A lot has happened in 2015 at the top of the game, which has garnered many questions that are still being left unanswered coming into the second Slam of the year at Roland Garros. The one big question that has yet to be answered in this particular year is whether anyone can truly beat Novak Djokovic in the biggest events at the business end of those tournaments.
In Novak Djokovic’s last seven major events played, which includes any of the Masters 1000 events as well as the Slams, he has won all seven dating back to Paris Bercy last October. He holds the majority of the Masters 1000s played in the last twelve months, with just three of the nine Masters 1000’s somehow out of his grasps, which isn’t a bad return at all. Those tournaments are Cincinnati, where he lost to Robredo, a rare hammering at the hands of Jo Wilfried Tsonga in Canada, and also he didn’t play Madrid again this season, thus relinquishing the chance to attain a further Masters 1000 title.
Earlier this year I asked the question of whether beating Novak Djokovic on Rod Laver Arena, in the heat, in a final in Melbourne, was perhaps the ultimate challenge in tennis today; but as the months have moved forward Novak has now been that much harder to beat that he is starting to show some of the signs that made him unbeatable in 2011, by far the best season of his career so far. The new question that has mainly been asked to the rest of the Big 4 now and to the likes of Kei Nishikori, Tomas Berdych, and other members of the Top 10 is: Can you beat this Novak Djokovic under any circumstances, not just the unique circumstances and variables that are presented in Melbourne?

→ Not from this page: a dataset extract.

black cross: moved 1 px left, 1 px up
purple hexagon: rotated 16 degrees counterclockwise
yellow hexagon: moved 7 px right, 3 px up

And the most alarming factor that seems to make his 23-match win streak even more remarkable is that he isn’t necessarily playing his best tennis in the majority of the matches he’s played. If I was to be brutally honest I’d say he’s a fair way away from producing the sort of level he mustered up in 2011 when he began his gluten-free change of lifestyle, but he’s still finding a way to win like all great champions do. Even with his level being low in some cases, his level is still that much higher than the rest of the pack right now and that’s where the likes of Rafael Nadal, Roger Federer, and a re-emerging Andy Murray has to find a solution to the Novak Djokovic jigsaw–which no man has found an answer to in quite a few months of tennis now.
In 2011, he achieved a 70-6 win loss ratio and earned ten ATP titles on the way to his best season. One question for Novak in relation to his schedule for this season would be how to avoid the burn out he experienced at the fall of that particular season. At the moment in 2015 he hass only lost to Ivo Karlovic and Roger Federer, both in smaller tier tournaments. One of them (the loss to Karlovic) occurred in a tournament in the build up to Melbourne which he’s rarely played, so there are asterisks over those losses for sure.
The most impressive element to Novak’s game is the sustainability that so many players fail to have when in dire need and when their game is under forensic scrutiny. The pressing matter is whether that game holds up in Roland Garros on Phillipe Chatrier, where in the past, including last year, it buckled under the most intense of pressure. Novak’s made it no secret that the Roland Garros trophy is his most desirable trophy to date but can his base level of play get him over the line in a potential re-match against Rafael Nadal on Centre Court?
Novak Djokovic is the ultimate challenge for any tennis player right now but will Novak conquer the most fearsome of challenges at Roland Garros this year?